I mean, you know … ugh, capitalism…! (laughs) I was traveling in Europe at the end of 2017. And the thing that really struck me about being over there is that no matter what people’s experiences were with dance or art – I was in a rural part of Germany for a residency – when I said I was an artist or a dancer people didn’t have the same kind of reaction [that they do in the States.]

They didn’t see it as a sort of flippant or recreational kind of career. And that’s what I keep underlining [to my friends in Europe] – I know their financial situation in the arts is getting worse, but [in the United States] people think that what I do is irrelevant and some kind of playground life. I didn’t get that vibe in Italy, Germany, Finland, Sweden, Amsterdam. Artists were just artists and people’s reaction was basically, Yes, you’re an artist. You’re part of our economy. Thanks for existing.

We always joke that [in the United States] people think artists are magical fairies that don’t need art, food or housing.

Photo by Michelle Lotker

Photo by Michelle Lotker

What is the role of the artist within their community?

I think there are lots of roles depending on who the artist is and what their gifts are. For me, I’m feeling a strong pull to be clear about my moral and ethical stances. A lot of artists are making work that’s more transparently about their value system. I think that’s great and it’s important if you’re called to do that. But I worry that [that stance about work] might then seek to devalue other types of art. It’s important to have artists who are still abstracting ideas too…

[There are] artists who are educators, who are really called to share their experience with others. There are artists who really feel called to welcome people into participation so that art can be a more direct part of their lives. Artists have tons of different roles, and they’re all useful.

People need permission [to be more creative]. And oftentimes the only person who can give you permission is your own self. So you have to say, OK I’m allowed to do this and do it badly. We need permission to experiment and to fail.
— Justin Tornow

What or who are some creative influences?

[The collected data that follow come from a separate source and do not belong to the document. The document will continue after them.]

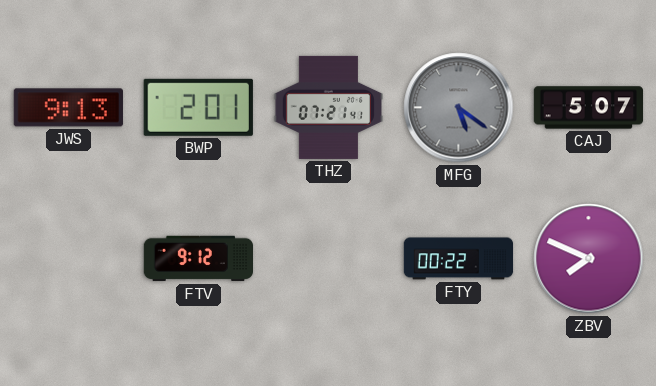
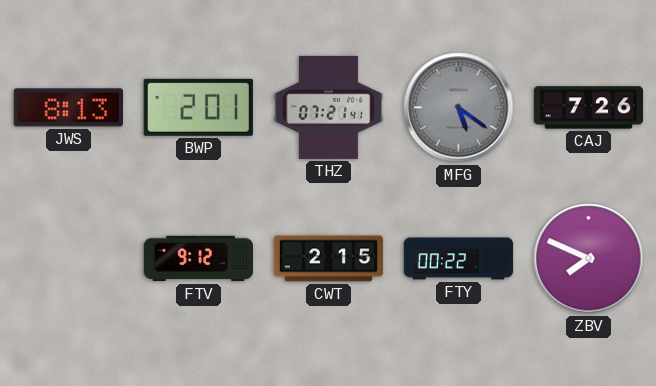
JWS: 9:13 -> 8:13
CAJ: 5:07 -> 7:26
CWT: none -> 2:15
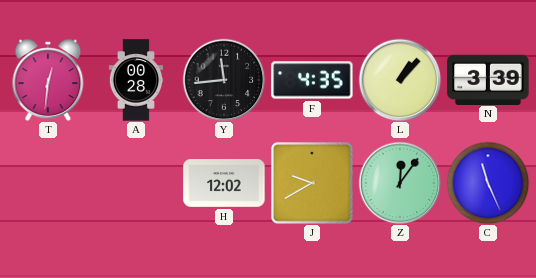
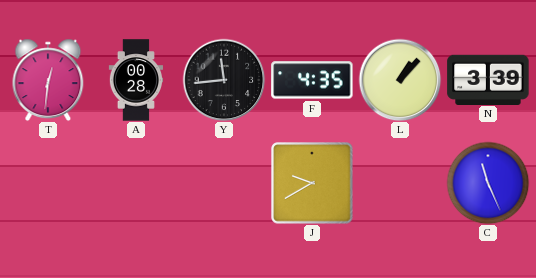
H: 12:02 -> none
Z: 12:06 -> none
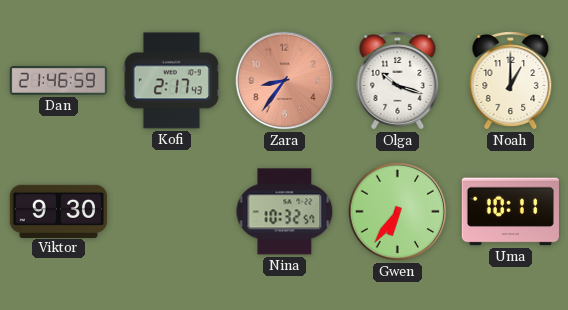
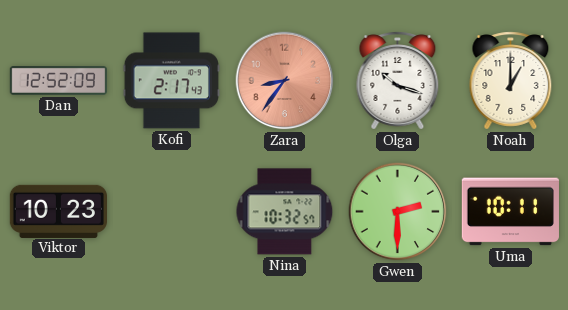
Dan: 21:46 -> 12:52
Viktor: 9:30 -> 10:23
Gwen: 6:36 -> 2:30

Well everybody knows [that I’m going to say] Merce Cunningham. And yes, in part because I loved the dancing way before I loved the thinking [about dancing.] He’s also influenced other artists and their work has influenced me. So the Judson Dance Theater folks, Trisha Brown and Yvonne Rainer, folks who have made political statements with their work and processes… not necessarily it was overt, but because the art is inherently subversive.

The collaborators I’ve worked with in the last five years have also had an incredible influence. I have this core group of 6 or 7 collaborators and we shift around on projects. They are from many different disciplines. A painter [Gordon], a lighting designer [Chris Fleming], Alex Maness who is a filmmaker, musicians [Lee Weisert, Matt McClure], and I’m inspired by writers like Chris Vitiello, Lightsey Darst, and Michaela Dwyer. Everybody has these different ways of looking at the world. So as much as Merce Cunningham is an influence who basically set me on my path, I surround myself with people who look at the world differently than I do, and those people are just as much of an influence – or more – than the big legends.

What advice would you give to someone who wants to be more creative?

Surround yourself with people who see the world differently than you. Create a diverse community around yourself. I like the way Heather puts it: “Artists set up a problem for themselves and then they solve it.” And also get out and see stuff! There need to be more butts in seats. Get out and see what other people are making.

But also, people need permission [to be more creative]. And oftentimes the only person who can give you permission is your own self. So you have to say, OK I’m allowed to do this and do it badly. We need permission to experiment and to fail.